Task brief:
Exactly the lines from the start of the data below through the line containing "Copyright © africanews" must be returned, and no others.

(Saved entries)
"""
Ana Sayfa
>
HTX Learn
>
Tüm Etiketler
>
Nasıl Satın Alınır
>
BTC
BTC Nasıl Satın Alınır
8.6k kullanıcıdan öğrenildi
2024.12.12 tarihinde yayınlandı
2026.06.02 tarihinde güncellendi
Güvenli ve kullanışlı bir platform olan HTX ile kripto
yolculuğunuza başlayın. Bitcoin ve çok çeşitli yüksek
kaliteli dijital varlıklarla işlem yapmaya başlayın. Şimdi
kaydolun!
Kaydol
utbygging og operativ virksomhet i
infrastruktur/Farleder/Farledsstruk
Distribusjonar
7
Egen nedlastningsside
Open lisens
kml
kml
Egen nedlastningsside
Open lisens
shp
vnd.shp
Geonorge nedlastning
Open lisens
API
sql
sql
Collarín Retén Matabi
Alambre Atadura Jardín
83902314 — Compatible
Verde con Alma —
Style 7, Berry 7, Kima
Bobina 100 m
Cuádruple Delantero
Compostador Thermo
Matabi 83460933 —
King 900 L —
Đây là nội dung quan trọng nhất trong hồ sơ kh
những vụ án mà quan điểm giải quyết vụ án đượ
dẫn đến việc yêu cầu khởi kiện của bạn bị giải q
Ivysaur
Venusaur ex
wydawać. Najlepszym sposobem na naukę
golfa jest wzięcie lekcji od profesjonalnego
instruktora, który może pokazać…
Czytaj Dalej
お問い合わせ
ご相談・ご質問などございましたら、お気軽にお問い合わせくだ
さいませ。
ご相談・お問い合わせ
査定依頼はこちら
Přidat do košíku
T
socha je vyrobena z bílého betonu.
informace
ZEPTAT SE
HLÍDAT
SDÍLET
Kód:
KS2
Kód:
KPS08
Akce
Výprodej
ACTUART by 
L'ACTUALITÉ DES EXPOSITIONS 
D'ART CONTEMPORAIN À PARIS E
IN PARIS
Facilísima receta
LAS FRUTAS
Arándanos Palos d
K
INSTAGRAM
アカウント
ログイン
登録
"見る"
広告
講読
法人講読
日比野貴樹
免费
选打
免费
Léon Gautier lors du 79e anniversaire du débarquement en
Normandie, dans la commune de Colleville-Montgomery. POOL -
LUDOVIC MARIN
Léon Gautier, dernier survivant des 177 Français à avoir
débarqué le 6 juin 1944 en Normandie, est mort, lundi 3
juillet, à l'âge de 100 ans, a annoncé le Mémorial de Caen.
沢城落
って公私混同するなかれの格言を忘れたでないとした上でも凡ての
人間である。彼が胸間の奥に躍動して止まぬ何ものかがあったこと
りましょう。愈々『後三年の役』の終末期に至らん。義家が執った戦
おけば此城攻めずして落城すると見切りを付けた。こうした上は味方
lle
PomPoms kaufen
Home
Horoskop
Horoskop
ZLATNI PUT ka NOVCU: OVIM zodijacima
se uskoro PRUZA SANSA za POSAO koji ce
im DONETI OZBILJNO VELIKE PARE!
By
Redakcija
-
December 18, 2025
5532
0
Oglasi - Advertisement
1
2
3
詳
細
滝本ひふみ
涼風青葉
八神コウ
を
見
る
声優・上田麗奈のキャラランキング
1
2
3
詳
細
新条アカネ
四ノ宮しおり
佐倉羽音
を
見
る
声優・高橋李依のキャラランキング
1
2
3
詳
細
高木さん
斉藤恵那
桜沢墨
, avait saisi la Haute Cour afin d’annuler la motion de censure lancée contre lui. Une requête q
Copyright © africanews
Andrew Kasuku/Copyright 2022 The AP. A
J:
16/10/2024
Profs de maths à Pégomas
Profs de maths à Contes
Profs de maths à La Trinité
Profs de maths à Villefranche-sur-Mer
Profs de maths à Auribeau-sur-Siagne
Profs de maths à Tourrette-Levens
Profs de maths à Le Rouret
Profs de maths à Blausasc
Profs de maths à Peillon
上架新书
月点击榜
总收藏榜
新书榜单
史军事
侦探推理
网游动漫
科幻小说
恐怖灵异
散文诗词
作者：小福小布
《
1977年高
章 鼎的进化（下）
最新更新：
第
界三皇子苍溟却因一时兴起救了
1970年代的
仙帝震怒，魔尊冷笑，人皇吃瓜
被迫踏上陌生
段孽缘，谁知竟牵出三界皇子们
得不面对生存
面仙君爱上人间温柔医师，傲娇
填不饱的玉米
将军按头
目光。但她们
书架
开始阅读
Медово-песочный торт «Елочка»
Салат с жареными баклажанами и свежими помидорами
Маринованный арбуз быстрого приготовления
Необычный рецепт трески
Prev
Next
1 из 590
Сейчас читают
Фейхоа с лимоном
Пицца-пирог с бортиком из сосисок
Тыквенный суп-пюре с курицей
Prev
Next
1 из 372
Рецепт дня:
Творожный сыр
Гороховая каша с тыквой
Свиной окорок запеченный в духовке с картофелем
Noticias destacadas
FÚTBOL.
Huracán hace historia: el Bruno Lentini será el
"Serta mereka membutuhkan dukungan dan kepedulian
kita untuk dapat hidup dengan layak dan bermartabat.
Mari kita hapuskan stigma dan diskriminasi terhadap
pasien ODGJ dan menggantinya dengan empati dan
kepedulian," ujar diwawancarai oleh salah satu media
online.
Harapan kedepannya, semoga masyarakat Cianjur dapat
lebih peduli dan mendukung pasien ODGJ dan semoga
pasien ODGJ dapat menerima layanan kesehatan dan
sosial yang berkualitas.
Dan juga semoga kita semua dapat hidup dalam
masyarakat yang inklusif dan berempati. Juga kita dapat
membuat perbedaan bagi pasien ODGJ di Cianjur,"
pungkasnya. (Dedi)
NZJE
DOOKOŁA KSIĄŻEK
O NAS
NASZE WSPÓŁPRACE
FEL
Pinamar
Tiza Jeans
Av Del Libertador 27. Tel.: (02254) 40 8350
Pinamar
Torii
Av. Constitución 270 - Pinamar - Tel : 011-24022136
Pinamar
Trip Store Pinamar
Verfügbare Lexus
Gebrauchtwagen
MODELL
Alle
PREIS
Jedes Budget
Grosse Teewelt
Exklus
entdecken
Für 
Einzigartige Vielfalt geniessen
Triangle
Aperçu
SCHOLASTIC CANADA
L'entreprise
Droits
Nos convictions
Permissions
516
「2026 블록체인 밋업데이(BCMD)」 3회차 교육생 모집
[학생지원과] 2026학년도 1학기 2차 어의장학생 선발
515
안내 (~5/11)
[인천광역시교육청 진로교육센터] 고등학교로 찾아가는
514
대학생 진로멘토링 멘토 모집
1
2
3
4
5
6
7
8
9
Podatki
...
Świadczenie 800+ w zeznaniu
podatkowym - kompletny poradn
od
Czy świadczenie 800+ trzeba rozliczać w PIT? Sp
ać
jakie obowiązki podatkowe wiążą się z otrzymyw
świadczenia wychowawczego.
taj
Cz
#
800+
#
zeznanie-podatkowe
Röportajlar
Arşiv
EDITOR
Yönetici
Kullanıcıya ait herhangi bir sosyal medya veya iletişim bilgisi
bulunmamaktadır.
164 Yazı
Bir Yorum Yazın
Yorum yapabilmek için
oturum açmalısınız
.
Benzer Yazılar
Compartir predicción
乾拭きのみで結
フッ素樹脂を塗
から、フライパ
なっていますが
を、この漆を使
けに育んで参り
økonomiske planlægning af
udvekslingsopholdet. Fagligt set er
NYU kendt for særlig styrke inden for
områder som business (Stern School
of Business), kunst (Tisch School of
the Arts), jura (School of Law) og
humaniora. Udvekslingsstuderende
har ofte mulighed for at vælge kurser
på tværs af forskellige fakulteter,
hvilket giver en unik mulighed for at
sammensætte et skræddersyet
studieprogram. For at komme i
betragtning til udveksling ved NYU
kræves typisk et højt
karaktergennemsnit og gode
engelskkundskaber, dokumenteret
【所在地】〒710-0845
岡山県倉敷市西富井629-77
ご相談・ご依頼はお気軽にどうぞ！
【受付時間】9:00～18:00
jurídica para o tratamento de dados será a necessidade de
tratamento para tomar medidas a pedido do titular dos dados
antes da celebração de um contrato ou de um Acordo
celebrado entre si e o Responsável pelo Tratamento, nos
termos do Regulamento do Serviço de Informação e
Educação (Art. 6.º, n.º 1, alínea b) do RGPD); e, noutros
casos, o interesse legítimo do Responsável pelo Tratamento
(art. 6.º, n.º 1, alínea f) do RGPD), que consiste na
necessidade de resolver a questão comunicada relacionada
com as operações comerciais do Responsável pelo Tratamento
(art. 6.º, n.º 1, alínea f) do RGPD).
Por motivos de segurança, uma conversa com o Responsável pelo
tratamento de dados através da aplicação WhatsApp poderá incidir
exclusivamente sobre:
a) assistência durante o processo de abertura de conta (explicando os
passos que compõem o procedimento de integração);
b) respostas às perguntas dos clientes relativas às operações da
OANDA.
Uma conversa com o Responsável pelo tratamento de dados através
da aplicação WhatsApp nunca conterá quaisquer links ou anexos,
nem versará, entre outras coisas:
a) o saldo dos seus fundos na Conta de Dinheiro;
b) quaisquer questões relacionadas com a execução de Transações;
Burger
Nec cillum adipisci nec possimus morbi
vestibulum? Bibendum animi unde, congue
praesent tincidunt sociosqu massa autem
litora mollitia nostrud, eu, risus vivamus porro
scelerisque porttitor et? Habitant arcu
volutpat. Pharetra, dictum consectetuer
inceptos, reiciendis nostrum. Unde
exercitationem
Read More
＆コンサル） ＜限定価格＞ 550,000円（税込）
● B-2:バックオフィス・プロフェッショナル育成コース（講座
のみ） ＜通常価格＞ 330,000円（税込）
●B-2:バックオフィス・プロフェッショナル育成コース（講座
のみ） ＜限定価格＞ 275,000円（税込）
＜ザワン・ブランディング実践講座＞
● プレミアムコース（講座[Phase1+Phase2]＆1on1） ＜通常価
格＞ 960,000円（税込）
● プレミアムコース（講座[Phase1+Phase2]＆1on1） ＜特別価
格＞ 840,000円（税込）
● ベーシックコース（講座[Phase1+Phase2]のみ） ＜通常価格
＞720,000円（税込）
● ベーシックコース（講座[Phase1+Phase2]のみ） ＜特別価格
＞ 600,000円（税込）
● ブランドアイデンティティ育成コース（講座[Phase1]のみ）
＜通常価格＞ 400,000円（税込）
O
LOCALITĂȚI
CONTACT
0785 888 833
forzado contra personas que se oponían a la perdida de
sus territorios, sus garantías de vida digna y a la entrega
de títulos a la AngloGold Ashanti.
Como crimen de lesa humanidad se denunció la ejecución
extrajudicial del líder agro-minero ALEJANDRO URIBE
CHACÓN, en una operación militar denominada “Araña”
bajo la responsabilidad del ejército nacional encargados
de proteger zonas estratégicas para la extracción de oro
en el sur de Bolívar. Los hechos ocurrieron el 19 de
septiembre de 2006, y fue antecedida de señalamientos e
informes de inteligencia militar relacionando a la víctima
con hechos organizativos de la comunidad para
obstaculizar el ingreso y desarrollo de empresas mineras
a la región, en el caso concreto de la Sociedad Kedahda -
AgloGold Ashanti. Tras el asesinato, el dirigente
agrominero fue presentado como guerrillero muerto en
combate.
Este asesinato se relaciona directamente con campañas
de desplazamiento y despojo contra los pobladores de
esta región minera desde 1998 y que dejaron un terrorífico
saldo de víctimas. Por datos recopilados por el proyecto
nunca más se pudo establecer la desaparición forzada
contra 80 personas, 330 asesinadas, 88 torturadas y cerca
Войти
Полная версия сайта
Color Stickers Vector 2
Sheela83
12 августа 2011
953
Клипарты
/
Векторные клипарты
"""
Exercise result:
Ana Sayfa
>
HTX Learn
>
Tüm Etiketler
>
Nasıl Satın Alınır
>
BTC
BTC Nasıl Satın Alınır
8.6k kullanıcıdan öğrenildi
2024.12.12 tarihinde yayınlandı
2026.06.02 tarihinde güncellendi
Güvenli ve kullanışlı bir platform olan HTX ile kripto
yolculuğunuza başlayın. Bitcoin ve çok çeşitli yüksek
kaliteli dijital varlıklarla işlem yapmaya başlayın. Şimdi
kaydolun!
Kaydol
utbygging og operativ virksomhet i
infrastruktur/Farleder/Farledsstruk
Distribusjonar
7
Egen nedlastningsside
Open lisens
kml
kml
Egen nedlastningsside
Open lisens
shp
vnd.shp
Geonorge nedlastning
Open lisens
API
sql
sql
Collarín Retén Matabi
Alambre Atadura Jardín
83902314 — Compatible
Verde con Alma —
Style 7, Berry 7, Kima
Bobina 100 m
Cuádruple Delantero
Compostador Thermo
Matabi 83460933 —
King 900 L —
Đây là nội dung quan trọng nhất trong hồ sơ kh
những vụ án mà quan điểm giải quyết vụ án đượ
dẫn đến việc yêu cầu khởi kiện của bạn bị giải q
Ivysaur
Venusaur ex
wydawać. Najlepszym sposobem na naukę
golfa jest wzięcie lekcji od profesjonalnego
instruktora, który może pokazać…
Czytaj Dalej
お問い合わせ
ご相談・ご質問などございましたら、お気軽にお問い合わせくだ
さいませ。
ご相談・お問い合わせ
査定依頼はこちら
Přidat do košíku
T
socha je vyrobena z bílého betonu.
informace
ZEPTAT SE
HLÍDAT
SDÍLET
Kód:
KS2
Kód:
KPS08
Akce
Výprodej
ACTUART by 
L'ACTUALITÉ DES EXPOSITIONS 
D'ART CONTEMPORAIN À PARIS E
IN PARIS
Facilísima receta
LAS FRUTAS
Arándanos Palos d
K
INSTAGRAM
アカウント
ログイン
登録
"見る"
広告
講読
法人講読
日比野貴樹
免费
选打
免费
Léon Gautier lors du 79e anniversaire du débarquement en
Normandie, dans la commune de Colleville-Montgomery. POOL -
LUDOVIC MARIN
Léon Gautier, dernier survivant des 177 Français à avoir
débarqué le 6 juin 1944 en Normandie, est mort, lundi 3
juillet, à l'âge de 100 ans, a annoncé le Mémorial de Caen.
沢城落
って公私混同するなかれの格言を忘れたでないとした上でも凡ての
人間である。彼が胸間の奥に躍動して止まぬ何ものかがあったこと
りましょう。愈々『後三年の役』の終末期に至らん。義家が執った戦
おけば此城攻めずして落城すると見切りを付けた。こうした上は味方
lle
PomPoms kaufen
Home
Horoskop
Horoskop
ZLATNI PUT ka NOVCU: OVIM zodijacima
se uskoro PRUZA SANSA za POSAO koji ce
im DONETI OZBILJNO VELIKE PARE!
By
Redakcija
-
December 18, 2025
5532
0
Oglasi - Advertisement
1
2
3
詳
細
滝本ひふみ
涼風青葉
八神コウ
を
見
る
声優・上田麗奈のキャラランキング
1
2
3
詳
細
新条アカネ
四ノ宮しおり
佐倉羽音
を
見
る
声優・高橋李依のキャラランキング
1
2
3
詳
細
高木さん
斉藤恵那
桜沢墨
, avait saisi la Haute Cour afin d’annuler la motion de censure lancée contre lui. Une requête q
Copyright © africanews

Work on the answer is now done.